Maar wat we zien, is het beeld van lesbiennes en homo’s door de ogen van hetero’s. Afgebakend, overzichtelijk, veilig. In Modern family zie je heterostel Claire en Phill nog wel eens samen in bed liggen of een scène spelen die gaat over seks. Bij gaykoppel Cameron en Mitchell is een voorzichtig kusje op de mond het maximale wat we op dat vlak te zien krijgen.
Dat raakt opnieuw aan de machtsverhouding waarvan sprake is. Zolang iets past binnen een vanuit hetero’s geschetste veilige marge is er geen vuiltje aan de lucht. Maar o wee als het daarbuiten valt. Zoals een voormalig buurvrouw eens tegen me zei: “Twee vrouwen vind ik prima, maar twee mannen samen hoef ik niet te zien.”
Profileren
Leuk, dacht ik, maar dan gaat het toch ook over mij? Hoe kan ik me vrij en geaccepteerd voelen als, in dit geval, homo’s dat niet kunnen? Je kunt als meerderheid ‘anders-zijn’ niet accepteren zoals het jou uitkomt.
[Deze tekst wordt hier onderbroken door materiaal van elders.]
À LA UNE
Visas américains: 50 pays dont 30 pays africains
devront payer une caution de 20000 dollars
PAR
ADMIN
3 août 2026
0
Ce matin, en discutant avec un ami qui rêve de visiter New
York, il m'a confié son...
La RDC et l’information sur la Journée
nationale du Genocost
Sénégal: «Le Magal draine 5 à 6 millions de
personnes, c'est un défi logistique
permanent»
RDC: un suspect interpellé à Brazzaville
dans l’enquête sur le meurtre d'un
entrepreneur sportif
Je accepteert ‘anders-zijn’ door de eerste gedachte of de eerste emotie die je voelt net even iets langer vast te houden voor je in oordelen vervalt. Door net even iets langer na te denken en je af te vragen: vind ik dit echt zo erg? Of: waarom vind ik dit zo moeilijk? En: is dit echt zo anders?
De feministen en lesbische vrouwen van de jaren zestig zetten zich juist af tegen heersende machtsstructuren door zich anders te kleden en zich zichtbaar te maken. Ik begrijp waarom ze dat deden en ik ben er blij om want ze hebben er veel mee bereikt.
Maar ik heb me nooit ‘lesbisch’ gevoeld of de behoefte gehad me als zodanig te profileren – behalve dan op datingsite Lexa, waar het dan wel weer handig was. Ik vind ook niet dat ik dat hoef te doen. Ik wil me niet als ‘anders’ hoeven profileren om duidelijk te maken wat dan wél de norm is. Ik wil niet hoeven opvallen om erbij te mogen horen.
Afdwingen hoe mensen naar me kijken kan ik niet. Ik heb wel een tip. Zoals mijn goede vriend Andy van mindfulness-app Headspace altijd zegt: ‘Note it’. Ben je bewust van wat je denkt of voelt: ‘O, oké, deze vrouw heeft een vriendin’, of: ‘O, hé, twee kussende mannen’ – en laat het dan weer gaan. Dat is genoeg om het verschil te markeren. Want echt, zo heel anders zijn we niet.